Here is an amazing fact, related by Mia Rabson, that should give us some pause:
“A baby born in Canada today will never know a time in which their health isn’t at risk from a warming planet, an annual look at climate change and human health reported…The Lancet medical journal’s 2019 countdown on health and climate change has dire warnings about the kind of world we might be leaving to future generations.”
When I actually think about that I think about my 4 grandchildren. For the rest of their entire lives they will never experience a day in which their health is not at risk from a warming planet. This is what I, with a little help from my friends, am leaving them. What will they think of me? I don’t want to think about that. It makes me too uncomfortable.
That Lancet Report also said this:
“The Life of every child born today will be profoundly affected by climate change. Without accelerated intervention, this new era will come to define the health of people at every stage of their lives.’
We have to remember that the Lancet is not some radical environmental rag; it is an internationally respected medical/scientific journal. This is very bold language for such a magazine.

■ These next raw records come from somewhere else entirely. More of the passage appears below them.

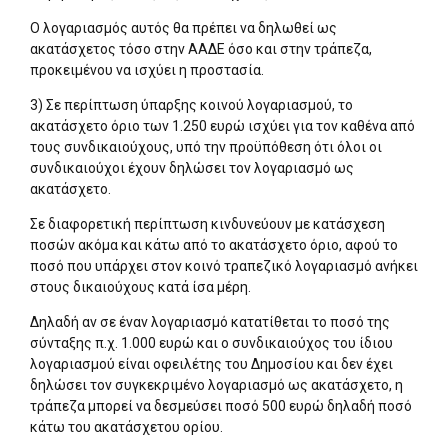
Ο λογαριασμός αυτός θα πρέπει να δηλωθεί ως
ακατάσχετος τόσο στην AAΔΕ όσο και στην τράπεζα,
προκειμένου να ισχύει η προστασία.
3) Σε περίπτωση ύπαρξης κοινού λογαριασμού, το
ακατάσχετο όριο των 1.250 ευρώ ισχύει για τον καθένα από
τους συνδικαιούχους, υπό την προϋπόθεση ότι όλοι οι
συνδικαιούχοι έχουν δηλώσει τον λογαριασμό ως
ακατάσχετο.
Σε διαφορετική περίπτωση κινδυνεύουν με κατάσχεση
ποσών ακόμα και κάτω από το ακατάσχετο όριο, αφού το
ποσό που υπάρχει στον κοινό τραπεζικό λογαριασμό ανήκει
στους δικαιούχους κατά ίσα μέρη.
Δηλαδή αν σε έναν λογαριασμό κατατίθεται το ποσό της
σύνταξης π.χ. 1.000 ευρώ και ο συνδικαιούχος του ίδιου
λογαριασμού είναι οφειλέτης του Δημοσίου και δεν έχει
δηλώσει τον συγκεκριμένο λογαριασμό ως ακατάσχετο, η
τράπεζα μπορεί να δεσμεύσει ποσό 500 ευρώ δηλαδή ποσό
κάτω του ακατάσχετου ορίου.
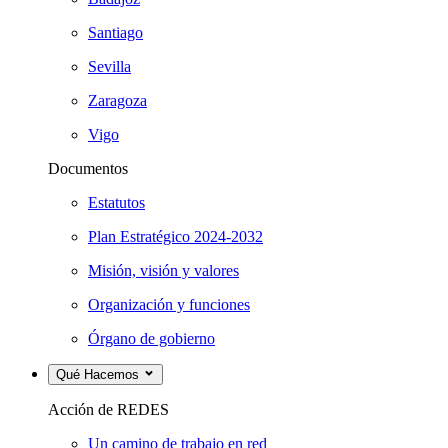
Santiago
Sevilla
Zaragoza
Vigo
Documentos
Estatutos
Plan Estratégico 2024-2032
Misión, visión y valores
Organización y funciones
Órgano de gobierno
Qué Hacemos
Acción de REDES
Un camino de trabajo en red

Some of the ill health effects the report warns against include malnutrition, especially in the poorer and hotter countries. Why do poorer countries always get hit first and hardest? In Canada the worst health effects will be on things like air pollution, heat-related illnesses, and exposure to toxic smoke from forest fires. These are expected to impact children’s health for the long-term. Don’t we care about this? Or is it all about the economy? And not just the economy, because it is clear that in the long term the effects on the economy will also be horrific, but do we care only about the short-term impact on the economy? What will our grand children think about the economic ruin we leave behind for them to deal with only because we don’t want to interfere with our God-given right to make money no matter what the cost?

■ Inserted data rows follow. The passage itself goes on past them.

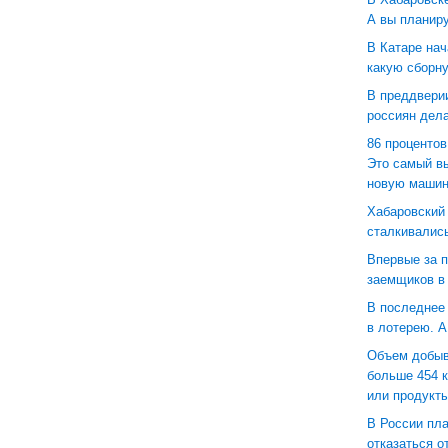
А вы планиру
В Катаре нач
какую сборн
В преддверии
россиян дела
86 проценто
Это самый вы
новую маши
Хабаровский
сталкивалис
Впервые за 
заемщиков в 
В последнее
в лотерею. А
Объем добыв
больше 454 к
или продукты
В России пл
отказаться 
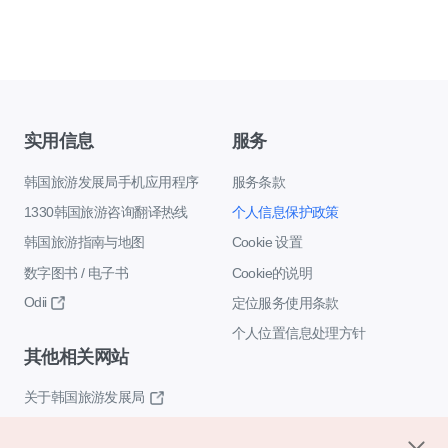
实用信息
服务
韩国旅游发展局手机应用程序
服务条款
1330韩国旅游咨询翻译热线
个人信息保护政策
韩国旅游指南与地图
Cookie 设置
数字图书 / 电子书
Cookie的说明
Odii
定位服务使用条款
个人位置信息处理方针
其他相关网站
关于韩国旅游发展局
K-Mice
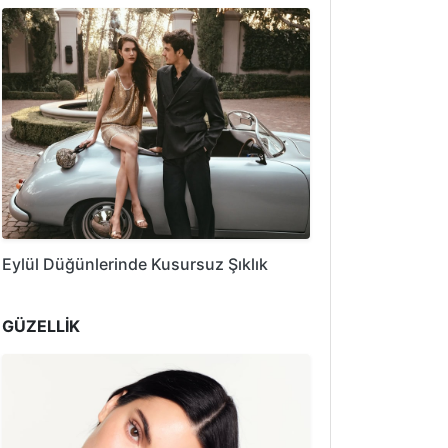
Eylül Düğünlerinde Kusursuz Şıklık
GÜZELLİK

Of course there are other unpleasant health effects we are bequeathing to the next generation. Things like more widespread spreading of diseases as well as the inevitable result of political strife that will surely follow.
As Rabson reported,
“Hotter climates are also conducive for the transmission of disease. Nine out of the ten most suitable years for the transmission of dengue fever have occurred since 2000. The number of suitable days for the spread of the pathogen that causes diarrhea has doubled since 1980. In Canada, Lyme-infested ticks are marching their way north.”
Don’t we love our grandchildren? Isn’t that what they will ask?